You can select correction values in the map and right click and apply them to the main map, but you only need to do this every now and again, just to keep the main m
Feedback Mode This is where you can select, on a per load site basis, how you want the ECU to act. It can run in open loop where it ignores the lambda sensor completely, closed loop where it targets according to the AFR target map but doesn't record anything in the Correction map or Adaptive, which is the same as closed loop, but it stores the correction made for next time.

I found this worked very well, once I figured out, with the help from some Blatchat members, how to set the various settings, like response speed, etc.
One of the other new features of the K3 is the fact that you can change the load site values to what you like, so the rpm and throttle positions can be changed to 200rpm gaps, or whatever you like. I did this when I got my ECU back as the 500rpm gaps of the old version meant that I was only using half the map. The ECU then interpolated the new spacing and gave me a map based on the old one. When I first drove the car with the K3 it was running very lean up to around 3000rpm and I initially thought my AFR sensor was playing up as it wasn't like that before the upgrade, and I had fitted the dashboard in-between, so may have altered something. After some trials I found it wasn't this and it must be the map. I added some fuel in the problem areas and switched on the adaptive mapping and went back out - hey presto, which it as a bit rich to start with, you could feel the engine getting stronger if you held the throttle still and it simply got better and better. Great!
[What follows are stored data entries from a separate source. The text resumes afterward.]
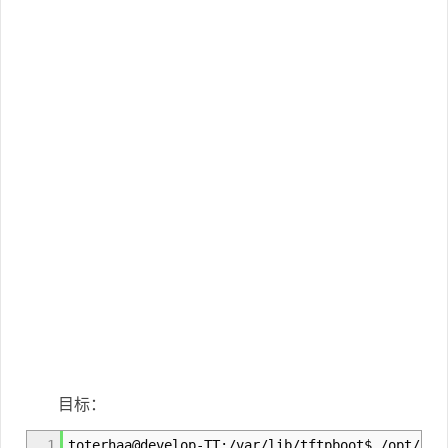
目标：
1
toterhaa@develop-TT:/var/lib/tftpboot$ /opt/fre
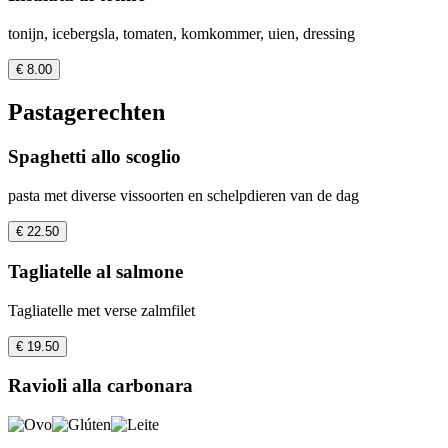
tonijn, icebergsla, tomaten, komkommer, uien, dressing
€ 8.00
Pastagerechten
Spaghetti allo scoglio
pasta met diverse vissoorten en schelpdieren van de dag
€ 22.50
Tagliatelle al salmone
Tagliatelle met verse zalmfilet
€ 19.50
Ravioli alla carbonara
However great adaptive mapping may be, I still felt that I should get the car on a rolling road - there are parts of the map that you enter so rarely that it doesn't have chance to correct (like high rpm, or high load but slow rpm) and I had no way of knowing if my ignition was anywhere near close. I booked a session at Emerald and then waited the 8 weeks for it to come around - that's how busy they are. I set off early in the morning for a gentle drive around the M25 and up the A11 and I arrived 3hrs later, just after 9am. Dave Walker was there and moved a project car out of the way so I could back my car into the torture chamber and then made me a cup of tea. Things got under way around 10am and Dave worked his way through the lower rpm sites, checking the fueling, adjusting it further up if you spotted a potential problem, etc. He was very methodical, I suspect from having done so many car now, but it was very interesting to watch, and you just can't expect to be able to hold load sites in the same way on the road whilst trying to drive at the same time. He worked his way up to 5000rpm and then went for the first power run. This was the moment I had been dreading for two reasons: a) it might blow up and b) what if it made some abysmal figure, far less than expected - Id be gutted. I kept telling myself that I would be happy if it made 190bhp and really happy if it made 200bhp - but really I wanted the magic 200bhp - it just sounds so much better doesn't it.
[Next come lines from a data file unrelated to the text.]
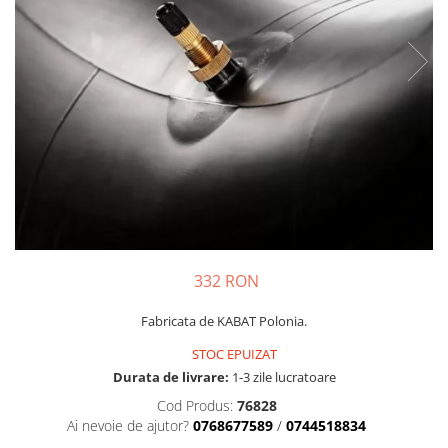
Semnalizari pozitii si stopuri
Clicheti
Directie
Bec feston/soffitte
Electrice
Injectie
Hidraulica
Franare
Caroserie
Sasiu
Tractor Fiat 415
332 RON
Fabricata de KABAT Polonia.
STOC EPUIZAT
Durata de livrare:
1-3 zile lucratoare
Cod Produs:
76828
Ai nevoie de ajutor?
0768677589
/
0744518834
On the first run it made 196.4bhp - great, that isn't bad for a first attempt and fear number 2 was crossed off my list. Dave went back and added some advance and tried again - 198.6bhp. Getting there, so a bit more was added and he took it a bit higher on the revs this time and got 201.4bhp. One happy bunny and the car was intact, which was a bonus. Dave proceeded to check the fueling out from his data read-outs and make some more adjustments and at around 1pm he declared it done.
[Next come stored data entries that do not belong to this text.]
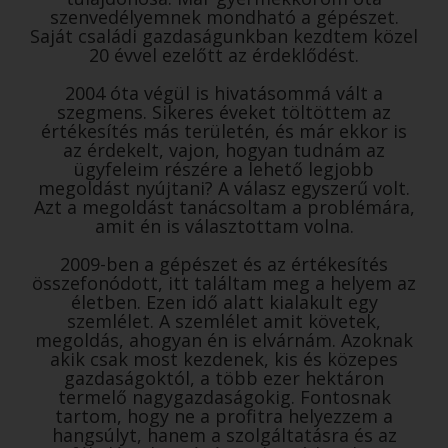
szenvedélyemnek mondható a gépészet.
Saját családi gazdaságunkban kezdtem közel
20 évvel ezelőtt az érdeklődést.
2004 óta végül is hivatásommá vált a
szegmens. Sikeres éveket töltöttem az
értékesítés más területén, és már ekkor is
az érdekelt, vajon, hogyan tudnám az
ügyfeleim részére a lehető legjobb
megoldást nyújtani? A válasz egyszerű volt.
Azt a megoldást tanácsoltam a problémára,
amit én is választottam volna.
2009-ben a gépészet és az értékesítés
összefonódott, itt találtam meg a helyem az
életben. Ezen idő alatt kialakult egy
szemlélet. A szemlélet amit követek,
megoldás, ahogyan én is elvárnám. Azoknak
akik csak most kezdenek, kis és közepes
gazdaságoktól, a több ezer hektáron
termelő nagygazdaságokig. Fontosnak
tartom, hogy ne a profitra helyezzem a
hangsúlyt, hanem a szolgáltatásra és az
On the trip home the car felt a lot nicer to drive. Whilst I was, again, only on the motorway, I could feel that the engine had loads more power at light throttle due to all the added advance and I was maintaining my speed with a noticeably lighter throttle. I brimmed the tank shortly after leaving Emerald and again when I got home and recorded 33.5mpg - which wasn't bad as I hit some traffic on the M4 and had a play with a Ferrari F355 as we were both bored.